My Hunt for Football Passing Drills Begins
Last Tuesday after practice, I realized our team’s passing looked sloppy. I needed fresh drills but had zero ideas where to find them. Grabbed my coffee, opened my laptop, and thought “Alright, where do normal folks find football drills these days?” Started typing random stuff into Google like “soccer pass practice” but kept getting fancy coaching sites wanting $50/month subscriptions. Nope.

Remembered seeing coaches talk about free resources on Twitter, so I searched “free football drills” there. Found tons of clips but mostly fancy tricks or kids juggling. Scrolled for 20 minutes – couple decent short pass drills popped up, but nothing organized. Saved two videos anyway while muttering “there’s gotta be better ways than this chaos”.
Stumbling Through the Mess
Next day, dug up my old coaching books from the garage. Dusted off three manuals – one had stick figure diagrams from 2007! They actually had solid triangle passing drills, but everything was static. Modern football moves fast, right? Needed something with movement patterns.
Asked my buddy Dave who coaches junior league. He texted me screenshots from some app he uses. Looked neat with animated players showing runs, but when I tried downloading it… boom, paywall after the free trial. Almost threw my phone. Hate when they bait you like that!
Went down rabbit hole searching “possession drills PDF”. Found 30-page documents with tiny font explaining offside rules instead of drills. Closed twelve tabs in anger.
The Goldmine Moments
Thursday morning, grumpy at my kitchen table, typed “simple football passing patterns forum”. That did it. Found regular coaches swapping drill sketches in message boards. No fancy graphics, just hand-drawn arrows and descriptions like “three players rotate after pass”. Copied six gems into my notebook.
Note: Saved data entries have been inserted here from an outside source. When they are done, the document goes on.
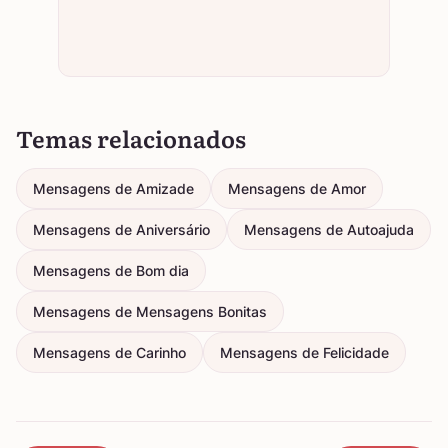
Temas relacionados
Mensagens de Amizade
Mensagens de Amor
Mensagens de Aniversário
Mensagens de Autoajuda
Mensagens de Bom dia
Mensagens de Mensagens Bonitas
Mensagens de Carinho
Mensagens de Felicidade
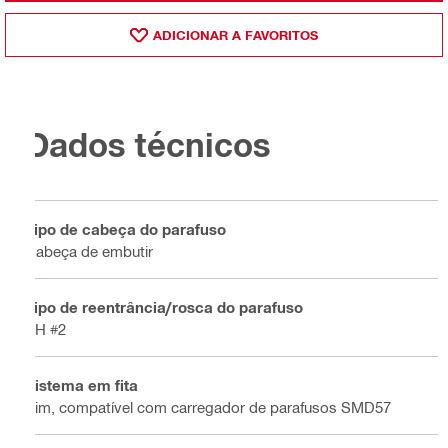
ADICIONAR A FAVORITOS
Dados técnicos
Tipo de cabeça do parafuso
Cabeça de embutir
Tipo de reentrância/rosca do parafuso
PH #2
Sistema em fita
Sim, compatível com carregador de parafusos SMD57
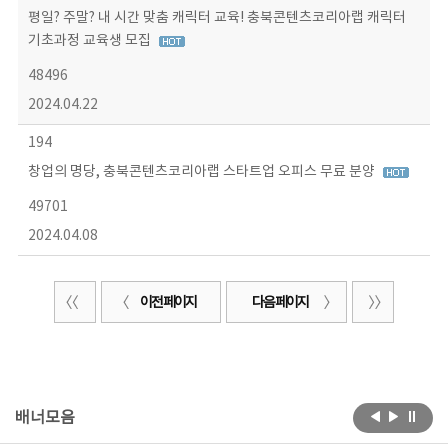
평일? 주말? 내 시간 맞춤 캐릭터 교육! 충북콘텐츠코리아랩 캐릭터
기초과정 교육생 모집
48496
2024.04.22
194
창업의 명당, 충북콘텐츠코리아랩 스타트업 오피스 무료 분양
49701
2024.04.08
이전 페이지
다음 페이지
배너모음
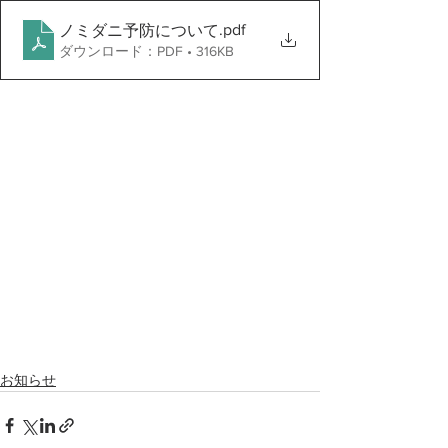
.pdf
ノミダニ予防について
ダウンロード：PDF • 316KB
お知らせ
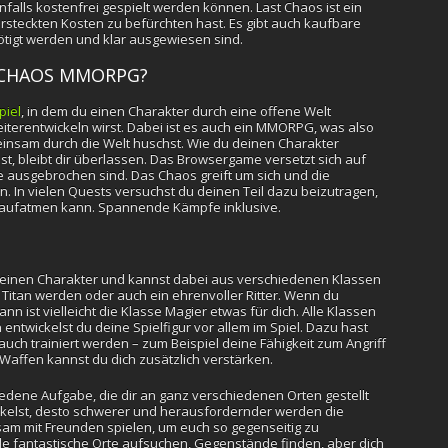
nfalls kostenfrei gespielt werden können. Last Chaos ist ein
steckten Kosten zu befürchten hast. Es gibt auch kaufbare
nötigt werden und klar ausgewiesen sind.
 CHAOS MMORPG?
piel
, in dem du einen Charakter durch eine offene Welt
eiterentwickeln wirst. Dabei ist es auch ein MMORPG, was also
insam durch die Welt huschst. Wie du deinen Charakter
st, bleibt dir überlassen. Das Browsergame versetzt sich auf
ge ausgebrochen sind. Das Chaos greift um sich und die
In vielen Quests versuchst du deinen Teil dazu beizutragen,
t aufatmen kann. Spannende Kämpfe inklusive.
ir einen Charakter und kannst dabei aus verschiedenen Klassen
 Titan werden oder auch ein ehrenvoller Ritter. Wenn du
n ist vielleicht die Klasse Magier etwas für dich. Alle Klassen
ntwickelst du deine Spielfigur vor allem im Spiel. Dazu hast
uch trainiert werden – zum Beispiel deine Fähigkeit zum Angriff
 Waffen kannst du dich zusätzlich verstärken.
hiedene Aufgabe, die dir an ganz verschiedenen Orten gestellt
ckelst, desto schwerer und herausfordernder werden die
m mit Freunden spielen, um euch so gegenseitig zu
iele fantastische Orte aufsuchen, Gegenstände finden, aber dich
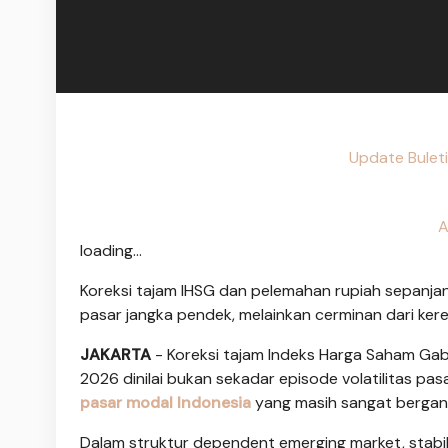
Update Bulet
A
loading...
Koreksi tajam IHSG dan pelemahan rupiah sepanjang
pasar jangka pendek, melainkan cerminan dari ker
JAKARTA
- Koreksi tajam Indeks Harga Saham Ga
2026 dinilai bukan sekadar episode volatilitas pa
pasar modal Indonesia
yang masih sangat bergant
Dalam struktur dependent emerging market, stabi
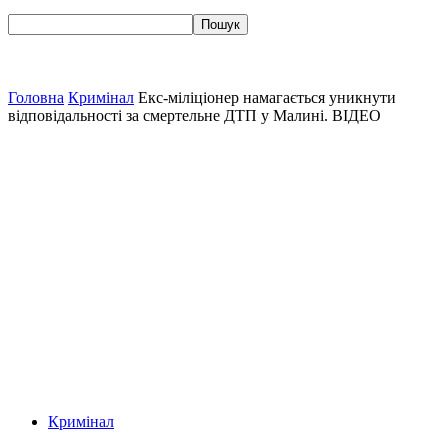
Головна
Кримінал
Екс-міліціонер намагається уникнути
відповідальності за смертельне ДТП у Малині. ВІДЕО
Кримінал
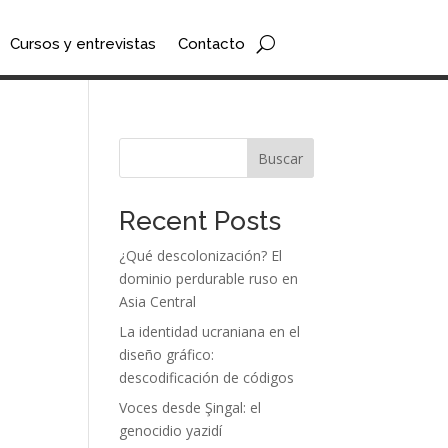
Cursos y entrevistas
Contacto
Buscar
Recent Posts
¿Qué descolonización? El
dominio perdurable ruso en
Asia Central
La identidad ucraniana en el
diseño gráfico:
descodificación de códigos
Voces desde Şingal: el
genocidio yazidí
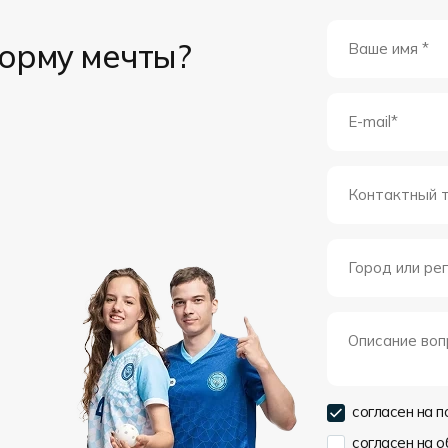
форму мечты?
согласен на 
согласен на 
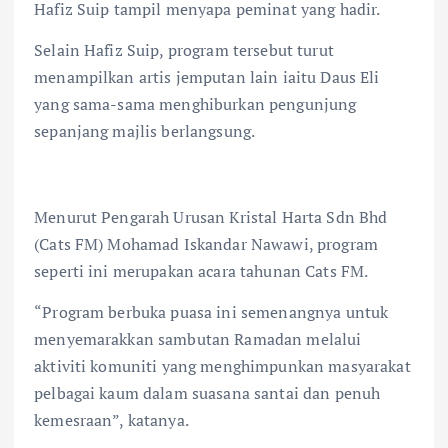
Hafiz Suip tampil menyapa peminat yang hadir.
Selain Hafiz Suip, program tersebut turut
menampilkan artis jemputan lain iaitu Daus Eli
yang sama-sama menghiburkan pengunjung
sepanjang majlis berlangsung.
Menurut Pengarah Urusan Kristal Harta Sdn Bhd
(Cats FM) Mohamad Iskandar Nawawi, program
seperti ini merupakan acara tahunan Cats FM.
“Program berbuka puasa ini semenangnya untuk
menyemarakkan sambutan Ramadan melalui
aktiviti komuniti yang menghimpunkan masyarakat
pelbagai kaum dalam suasana santai dan penuh
kemesraan”, katanya.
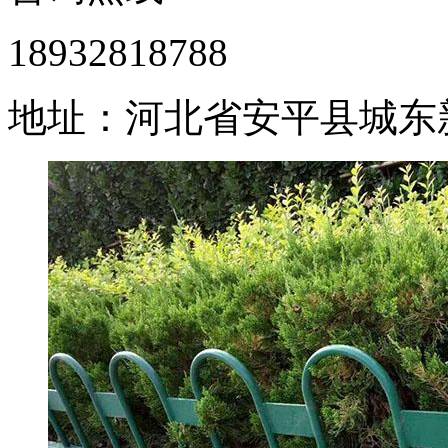
18932818788
地址：河北省安平县城东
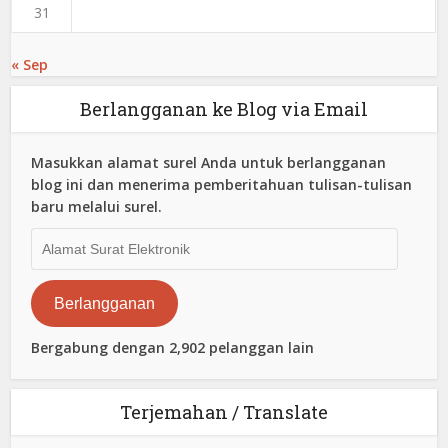
31
« Sep
Berlangganan ke Blog via Email
Masukkan alamat surel Anda untuk berlangganan
blog ini dan menerima pemberitahuan tulisan-tulisan
baru melalui surel.
Alamat
Surat
Elektronik
Berlangganan
Bergabung dengan 2,902 pelanggan lain
Terjemahan / Translate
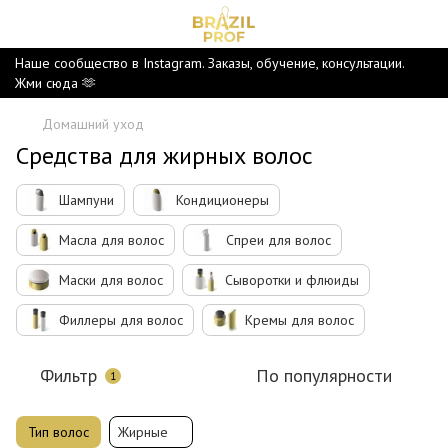
Наше сообщество в Instagram. Заказы, обучение, консультации.
Жми сюда 🫶
Домашний уход
Средства для жирных волос
Шампуни
Кондиционеры
Масла для волос
Спреи для волос
Маски для волос
Сыворотки и флюиды
Филлеры для волос
Кремы для волос
Фильтр
По популярности
1
Тип волос
Жирные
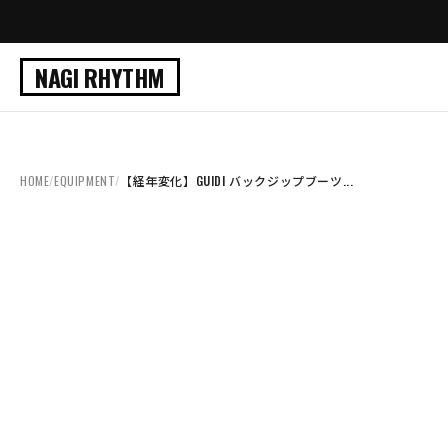
NAGI RHYTHM
HOME
/
EQUIPMENT
/
【経年変化】GUIDI バックジップブーツ...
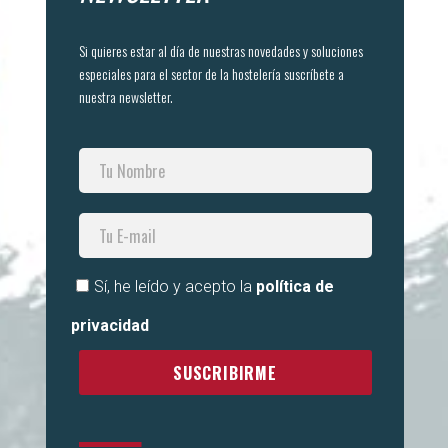
Si quieres estar al día de nuestras novedades y soluciones
especiales para el sector de la hostelería suscríbete a
nuestra newsletter.
Sí, he leído y acepto la
política de
privacidad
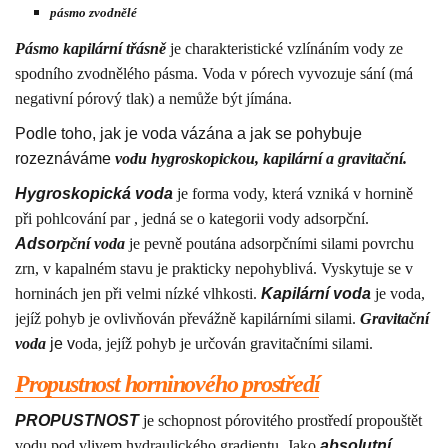
pásmo zvodnělé
Pásmo kapilární třásně
je charakteristické vzlínáním vody ze
spodního zvodnělého pásma. Voda v pórech vyvozuje sání (má
negativní pórový tlak) a nemůže být jímána.
Podle toho, jak je voda vázána a jak se pohybuje
rozeznáváme
vodu hygroskopickou, kapilární a gravitační.
Hygroskopická voda
je forma vody, která vzniká v hornině
při pohlcování par , jedná se o kategorii vody adsorpční.
Adsor
pční voda
je pevně poutána adsorpčními silami povrchu
zrn, v kapalném stavu je prakticky nepohyblivá. Vyskytuje se v
horninách jen při velmi nízké vlhkosti.
Kapilární voda
je voda,
jejíž pohyb je ovlivňován převážně kapilárními silami.
Gravitační
voda
je v
oda, jejíž pohyb je určován gravitačními silami.
Propustnost horninového prostředí
PROPUSTNOST
je schopnost pórovitého prostředí propouštět
vodu pod vlivem hydraulického gradientu. Jako
absolutní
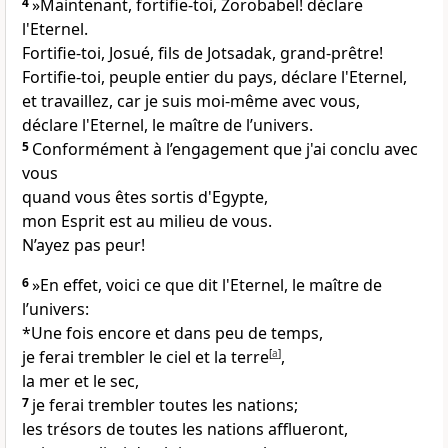
4
»Maintenant, fortifie-toi, Zorobabel! déclare
l'Eternel.
Fortifie-toi, Josué, fils de Jotsadak, grand-prêtre!
Fortifie-toi, peuple entier du pays, déclare l'Eternel,
et travaillez, car je suis moi-même avec vous,
déclare l'Eternel, le maître de l’univers.
5
Conformément à l’engagement que j'ai conclu avec
vous
quand vous êtes sortis d'Egypte,
mon Esprit est au milieu de vous.
N’ayez pas peur!
6
»En effet, voici ce que dit l'Eternel, le maître de
l’univers:
*Une fois encore et dans peu de temps,
je ferai trembler le ciel et la terre
[
a
]
,
la mer et le sec,
7
je ferai trembler toutes les nations;
les trésors de toutes les nations afflueront,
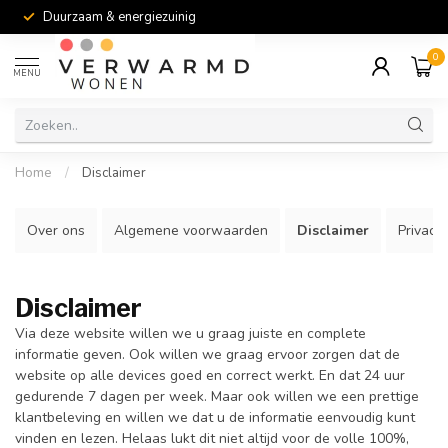
Duurzaam & energiezuinig
0
MENU
Home
/
Disclaimer
Over ons
Algemene voorwaarden
Disclaimer
Privac
Disclaimer
Via deze website willen we u graag juiste en complete
informatie geven. Ook willen we graag ervoor zorgen dat de
website op alle devices goed en correct werkt. En dat 24 uur
gedurende 7 dagen per week. Maar ook willen we een prettige
klantbeleving en willen we dat u de informatie eenvoudig kunt
vinden en lezen. Helaas lukt dit niet altijd voor de volle 100%,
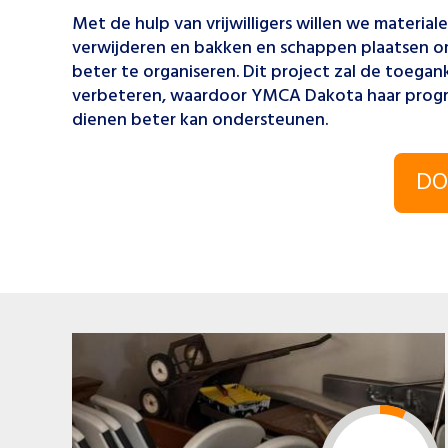
Met de hulp van vrijwilligers willen we materia
verwijderen en bakken en schappen plaatsen o
beter te organiseren. Dit project zal de toeganke
verbeteren, waardoor YMCA Dakota haar prog
dienen beter kan ondersteunen.
DO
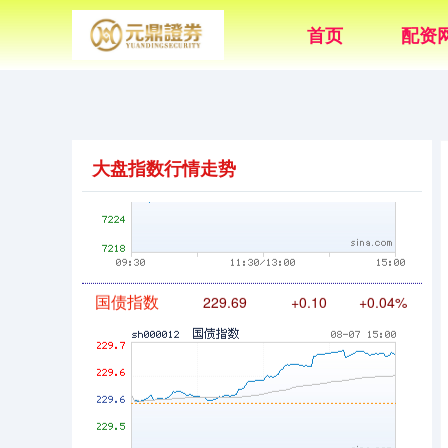
首页
配资
大盘指数行情走势
基金指数
7242.10
+12.30
+0.17%
国债指数
229.69
+0.10
+0.04%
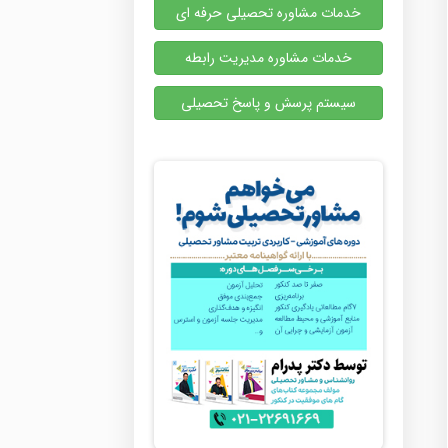
خدمات مشاوره تحصیلی حرفه ای
خدمات مشاوره مدیریت رابطه
سیستم پرسش و پاسخ تحصیلی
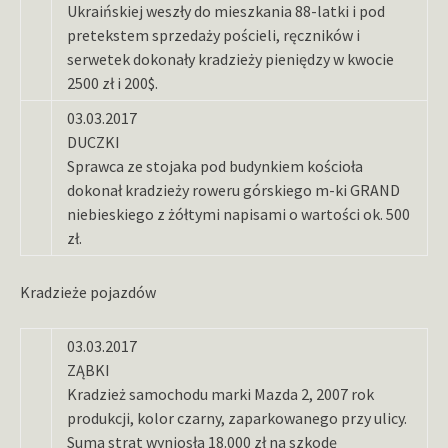
Ukraińskiej weszły do mieszkania 88-latki i pod
pretekstem sprzedaży pościeli, ręczników i
serwetek dokonały kradzieży pieniędzy w kwocie
2500 zł i 200$.
03.03.2017
DUCZKI
Sprawca ze stojaka pod budynkiem kościoła
dokonał kradzieży roweru górskiego m-ki GRAND
niebieskiego z żółtymi napisami o wartości ok. 500
zł.
Kradzieże pojazdów
03.03.2017
ZĄBKI
Kradzież samochodu marki Mazda 2, 2007 rok
produkcji, kolor czarny, zaparkowanego przy ulicy.
Suma strat wyniosła 18.000 zł na szkodę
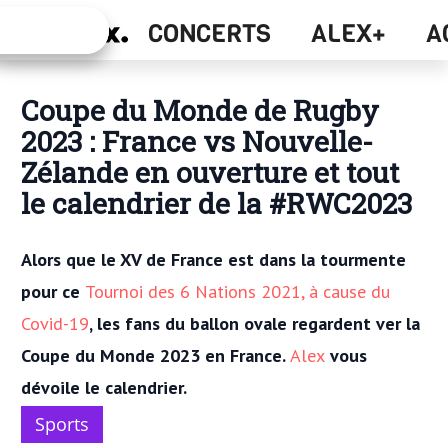
Alex+
CONCERTS
ALEX+
A
Concerts
Coupe du Monde de Rugby
2023 : France vs Nouvelle-
Zélande en ouverture et tout
le calendrier de la #RWC2023
Alors que le XV de France est dans la tourmente
pour ce
Tournoi des 6 Nations 2021, à cause du
Covid-19
, les fans du ballon ovale regardent ver la
Coupe du Monde 2023 en France.
Alex
vous
dévoile le calendrier.
Sports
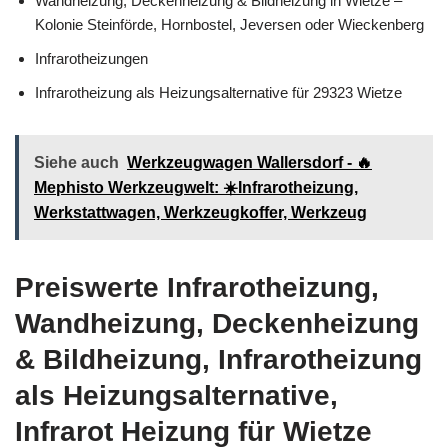
Wandheizung, Deckenheizung & Bildheizung in Wietze –
Kolonie Steinförde, Hornbostel, Jeversen oder Wieckenberg
Infrarotheizungen
Infrarotheizung als Heizungsalternative für 29323 Wietze
Siehe auch
Werkzeugwagen Wallersdorf - 🔥
Mephisto Werkzeugwelt: ☀️Infrarotheizung,
Werkstattwagen, Werkzeugkoffer, Werkzeug
Preiswerte Infrarotheizung,
Wandheizung, Deckenheizung
& Bildheizung, Infrarotheizung
als Heizungsalternative,
Infrarot Heizung für Wietze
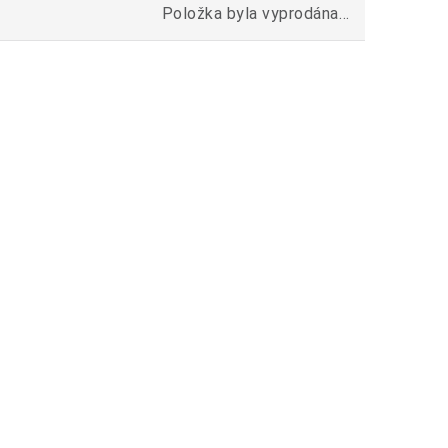
Položka byla vyprodána…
Then it hit me – why not YouTube channels focused on grassroots coaching? Filtered search by channels. Found this one bald guy explaining wall passes using traffic cones and shoes since he didn’t have markers. Laughed at the shoe part but saved his entire playlist.
What Actually Works for Busy Coaches
By Sunday I’d tested all sources. Here’s what sticks for actual training:
- Grassroots coaching blogs: Real trainers post their weekly sessions. No polish, just tried-and-tested drills that work in mud
- YouTube tutorial channels run by actual coaches, not influencers. Skip the fancy edits, find raw field recordings
- Online coaching communities where old-school trainers share PDF playbooks. Like finding grandpa’s coaching notes but useful
- Library coaching books pre-2010s before they got bloated. Focus on fundamentals only
- Free mobile apps that actually show animations without paywalls. Only found one worth keeping though
Printed everything last night while watching match replays. Made notes like “too many cones?” or “try with weaker foot only”. Season starts Saturday – if the players groan about new passing drills, I’ll know I did my job right!